Trump administration ripped off Forbes to help form their report on Russian oligarchs: Report

The Treasury Department’s report of Russian oligarchs and a 2017 list of wealthy Russians in Forbes magazine are remarkably similar, and not by chance, according to a new report.

Nearly all of the 96 oligarchs listed in the unclassified annex of the report with a net worth of $1 billion or more are found in Forbes’ rankings.

A Treasury Department spokesperson told BuzzFeed News the congressionally mandated report was created from Forbes magazine’s ranking of the “200 richest businessmen in Russia 2017.”

When BuzzFeed asked if there is “any truth to the criticisms that the Treasury list was inspired or derived in some way from the Forbes list,” the department spokesperson responded with a “yes.”

“The names of and net worth of oligarchs in the unclassified version of the report were selected based on objective criteria drawn from publicly available sources,” the anonymous Treasury official told BuzzFeed.

The report became mandated in the Countering America’s Adversaries Through Sanctions Act signed by a hesitant President Trump in August, who called the legislation “seriously flawed.”

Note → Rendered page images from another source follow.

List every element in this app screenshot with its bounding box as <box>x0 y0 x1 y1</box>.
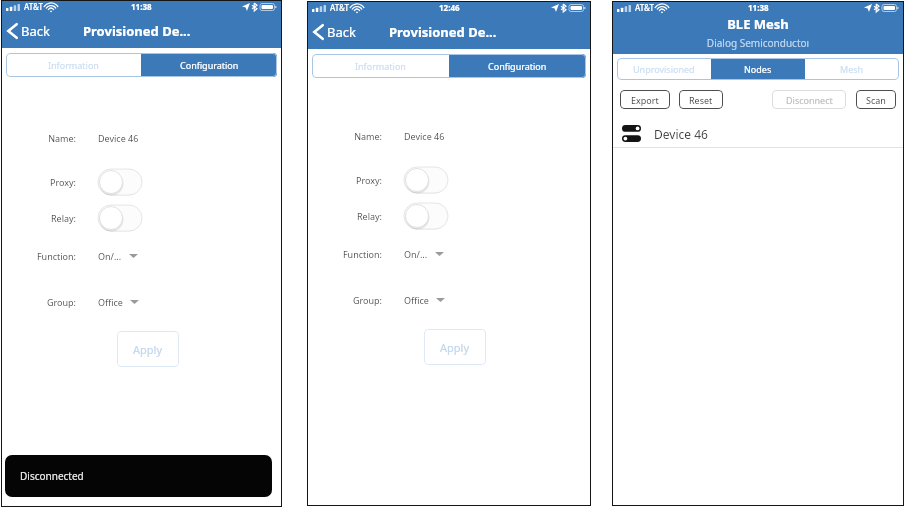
staticText: Mesh <box>840 63 864 75</box>
button[interactable]: On/... <box>98 250 138 262</box>
staticText: Export <box>631 94 659 106</box>
staticText: Function: <box>1 250 76 262</box>
staticText: 11:38 <box>131 1 152 12</box>
button[interactable]: Export <box>620 90 670 109</box>
button[interactable]: Disconnected <box>5 455 272 497</box>
button[interactable]: Disconnect <box>772 90 846 109</box>
other: Device settings <box>622 125 641 142</box>
staticText: Group: <box>1 296 76 308</box>
staticText: Group: <box>307 294 382 306</box>
button[interactable]: Mesh <box>805 58 899 80</box>
staticText: Nodes <box>744 63 772 75</box>
staticText: Provisioned De... <box>389 23 497 41</box>
staticText: Unprovisioned <box>633 63 695 75</box>
button[interactable]: Back <box>313 23 356 41</box>
button[interactable]: Device settings <box>612 120 904 147</box>
button[interactable]: Information <box>6 53 141 77</box>
staticText: Provisioned De... <box>83 22 191 40</box>
button[interactable]: Reset <box>679 90 723 109</box>
staticText: 12:46 <box>439 2 460 13</box>
staticText: Reset <box>689 94 713 106</box>
button[interactable]: Configuration <box>449 54 586 78</box>
button[interactable] <box>98 169 142 195</box>
staticText: AT&T <box>330 2 349 13</box>
staticText: BLE Mesh <box>612 15 904 33</box>
button[interactable]: Back <box>7 22 50 40</box>
button[interactable]: Office <box>404 294 445 306</box>
staticText: Disconnected <box>20 469 84 483</box>
staticText: Device 46 <box>98 132 139 144</box>
staticText: 11:38 <box>748 2 769 13</box>
staticText: Disconnect <box>786 94 833 106</box>
button[interactable]: Configuration <box>141 53 277 77</box>
staticText: Back <box>21 22 50 40</box>
staticText: Information <box>48 59 99 71</box>
button[interactable]: Information <box>312 54 449 78</box>
staticText: Office <box>98 296 123 308</box>
button[interactable]: On/... <box>404 248 444 260</box>
staticText: Information <box>355 60 406 72</box>
staticText: Office <box>404 294 429 306</box>
staticText: Device 46 <box>654 126 708 142</box>
staticText: Relay: <box>307 210 382 222</box>
button[interactable] <box>404 203 448 229</box>
button[interactable]: Office <box>98 296 139 308</box>
staticText: Configuration <box>180 59 239 71</box>
staticText: Scan <box>866 94 886 106</box>
button[interactable] <box>98 205 142 231</box>
staticText: On/... <box>98 250 122 262</box>
staticText: On/... <box>404 248 428 260</box>
staticText: Function: <box>307 248 382 260</box>
staticText: Apply <box>133 342 163 357</box>
button[interactable]: Apply <box>424 329 486 365</box>
button[interactable]: Scan <box>856 90 896 109</box>
button[interactable] <box>404 167 448 193</box>
staticText: Relay: <box>1 212 76 224</box>
staticText: AT&T <box>635 2 654 13</box>
staticText: Back <box>327 23 356 41</box>
staticText: Proxy: <box>1 176 76 188</box>
staticText: Name: <box>1 132 76 144</box>
button[interactable]: Apply <box>117 331 179 367</box>
button[interactable]: Nodes <box>711 58 805 80</box>
staticText: Apply <box>440 340 470 355</box>
staticText: Dialog Semiconductoı <box>612 36 904 50</box>
staticText: AT&T <box>24 1 43 12</box>
staticText: Name: <box>307 130 382 142</box>
staticText: Proxy: <box>307 174 382 186</box>
button[interactable]: Unprovisioned <box>617 58 711 80</box>
staticText: Device 46 <box>404 130 445 142</box>
staticText: Configuration <box>488 60 547 72</box>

The New York Times reported, Russian President Vladimir Putin called the list a new American “enemies list” on Tuesday.

“This is definitely an unfriendly act,” Putin said. “It is complicating Russian-American relations, where the situation is already hard, and is definitely harming international relations in general.”

Konstantin Kosachev, chairman of the Russian Federal Council’s international affairs committee, also slammed the report in a Facebook post, writing, “US intelligence agencies, desperate to find the promised … dirt on Russian politicians, simply rewrote the Kremlin phone book.”

Critics have said using the Forbes list makes the report seem more like an index of Russia’s elite rather than an official account of Kremlin-linked corruption and calls into question the department’s thoroughness of the investigation.

The Treasury Department’s report is not a sanctions list, however, many individuals on the list are subject to current U.S. sanctions. Parts of the Treasury report still remain unclassified.